Rice: ‘I Don’t Know What We Were Supposed To Preemptively Strike In Afghanistan’ In July 2001

This evening, 60 Minutes will air its discussion with former CIA Director George Tenet. In one exchange, Tenet elaborates on a briefing that he and former his former aide Cofer Black delivered to then-National Security Adviser Condoleezza Rice in July 2001 warning of an “urgent threat” from al Qaeda. In the 60 Minutes interview, Tenet says this is the message he delivered to Rice two months prior to 9/11:

We need to consider immediate action inside Afghanistan now. We need to move to the offensive.

On CBS’s Face the Nation, a perplexed and stunned Rice said, “The idea of launching preemptive strikes into Afghanistan in July of 2001, this is a new fact.” Rice then said, “I don’t know what we were supposed to preemptively strike in Afghanistan. Perhaps somebody can ask that.” Watch it at link~

Note to Rice: The intelligence community was trying to tell you to take the action President Clinton took — that is, make an effort to kill this guy:



Transcript:

SCOTT PELLEY, CBS NEWS (voice-over): By the summer of 2001, Tenet was alarmed by repeated, specific intelligence warning that an attack was coming. He asked for an immediate meeting to brief then national security adviser, Condoleezza Rice.

GEORGE TENET, FORMER CIA DIRECTOR: Essentially the briefing says there are going to be multiple, spectacular attacks against the United States. We believe these attacks are imminent. Mass casualties are likely.

PELLEY (on camera): You are telling Condoleezza Rice in that meeting, in the White House, in July, that we should take offensive action in Afghanistan now.

TENET: We need…

PELLEY: Before 9/11?

TENET: We need to consider immediate action inside Afghanistan now. We need to move to the offensive.
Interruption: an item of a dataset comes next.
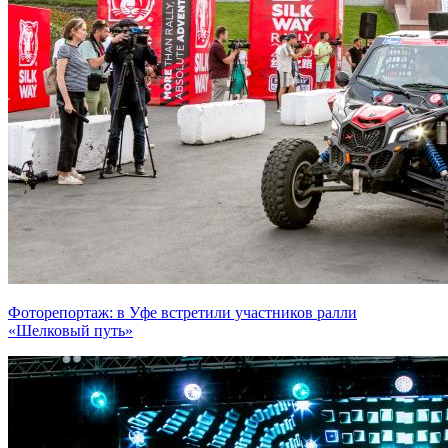
Фоторепортаж: в Уфе встретили участников ралли
«Шелковый путь»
PELLEY (voice-over): In his book, Tenet says that even though he told Rice an attack on Americans was imminent, she took his request to launch preemptive action in Afghanistan and delegated it to third tier officials.

SCHIEFFER: So, what he is saying is that you just sort of brushed him off.

RICE: Well, it’s very interesting, because that’s not what George told the 9/11 Commission at the time. He said that he felt that we had gotten it. And, in fact, the very next day or the day after, Steve Hadley, hardly a third tier official, sat with the intelligence agencies to try and determine what more we could do.

We were concerned for instance, could we go after Abu Zubaydah, who might have some information. But the idea of launching preemptive strikes into Afghanistan in July of 2001, this is a new fact, and I will have to…

SCHIEFFER: Well, why would he say something like that?

RICE: Well, I don’t know. I don’t know what we were supposed to preemptively strike in Afghanistan. Perhaps somebody can ask that.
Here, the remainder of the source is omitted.